Bartholdi also received copyright 9939G for his “Statue of American Independence,” and architect Richard Morris Hunt received copyrights for the pedestal.
Barry Moreno’s Statue of Liberty Encyclopedia (2005) recounts the memory of a German immigrant who encountered the statue in 1911: “I remember we see Statue of Liberty. Gus asked me, ‘What’s the statue?’ And then we’re looking … and his father say, ‘That’s Christopher Columbus.’ And I put my two cents out. I say, ‘Listen, this don’t look like Christopher Columbus. That’s a lady there.'”
At the Fifth Solvay International Conference, held in Brussels in October 1927, 29 physicists gathered for a group photograph. Back row: Auguste Piccard, Émile Henriot, Paul Ehrenfest, Édouard Herzen, Théophile de Donder, Erwin Schrödinger, Jules-Émile Verschaffelt, Wolfgang Pauli, Werner Heisenberg, Ralph Howard Fowler, Léon Brillouin. Middle: Peter Debye, Martin Knudsen, William Lawrence Bragg, Hendrik Anthony Kramers, Paul Dirac, Arthur Compton, Louis de Broglie, Max Born, Niels Bohr. Front: Irving Langmuir, Max Planck, Marie Sklodowska Curie, Hendrik Lorentz, Albert Einstein, Paul Langevin, Charles-Eugène Guye, Charles Thomson Rees Wilson, Owen Willans Richardson.
Seventeen of the 29 were or became Nobel Prize winners. Marie Curie, the only woman, is also the only person who has won the prize in two scientific disciplines.

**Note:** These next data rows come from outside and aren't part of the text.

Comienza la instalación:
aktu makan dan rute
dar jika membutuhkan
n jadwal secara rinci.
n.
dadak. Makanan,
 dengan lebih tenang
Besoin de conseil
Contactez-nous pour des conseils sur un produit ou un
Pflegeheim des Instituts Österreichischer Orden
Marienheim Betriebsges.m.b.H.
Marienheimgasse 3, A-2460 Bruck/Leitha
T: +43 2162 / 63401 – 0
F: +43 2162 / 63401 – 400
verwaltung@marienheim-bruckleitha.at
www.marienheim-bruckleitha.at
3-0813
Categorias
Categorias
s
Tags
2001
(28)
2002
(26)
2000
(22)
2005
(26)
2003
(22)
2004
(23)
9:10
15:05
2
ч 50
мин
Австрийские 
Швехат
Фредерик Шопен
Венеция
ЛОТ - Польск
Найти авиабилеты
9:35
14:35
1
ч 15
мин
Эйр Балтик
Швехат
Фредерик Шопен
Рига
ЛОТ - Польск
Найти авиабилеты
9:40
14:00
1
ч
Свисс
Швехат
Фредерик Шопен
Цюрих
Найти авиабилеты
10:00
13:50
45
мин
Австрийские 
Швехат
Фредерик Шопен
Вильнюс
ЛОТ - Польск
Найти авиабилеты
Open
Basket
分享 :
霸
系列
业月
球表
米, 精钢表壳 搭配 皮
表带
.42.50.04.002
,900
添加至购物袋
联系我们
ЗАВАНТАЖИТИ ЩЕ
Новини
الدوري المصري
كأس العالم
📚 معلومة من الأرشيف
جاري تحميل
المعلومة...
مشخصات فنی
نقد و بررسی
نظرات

Below: On Aug. 12, 1958, 57 notable jazz musicians assembled for a group portrait at 17 East 126th Street in Harlem. They included Red Allen, Buster Bailey, Count Basie, Emmett Berry, Art Blakey, Lawrence Brown, Scoville Browne, Buck Clayton, Bill Crump, Vic Dickenson, Roy Eldridge, Art Farmer, Bud Freeman, Dizzy Gillespie, Tyree Glenn, Benny Golson, Sonny Greer, Johnny Griffin, Gigi Gryce, Coleman Hawkins, J.C. Heard, Jay C. Higginbotham, Milt Hinton, Chubby Jackson, Hilton Jefferson, Osie Johnson, Hank Jones, Jo Jones, Jimmy Jones, Taft Jordan, Max Kaminsky, Gene Krupa, Eddie Locke, Marian McPartland, Charles Mingus, Miff Mole, Thelonious Monk, Gerry Mulligan, Oscar Pettiford, Rudy Powell, Luckey Roberts, Sonny Rollins, Jimmy Rushing, Pee Wee Russell, Sahib Shihab, Horace Silver, Zutty Singleton, Stuff Smith, Rex Stewart, Maxine Sullivan, Joe Thomas, Wilbur Ware, Dickie Wells, George Wettling, Ernie Wilkins, Mary Lou Williams, and Lester Young. Photographer Art Kane called it “the greatest picture of that era of musicians ever taken.”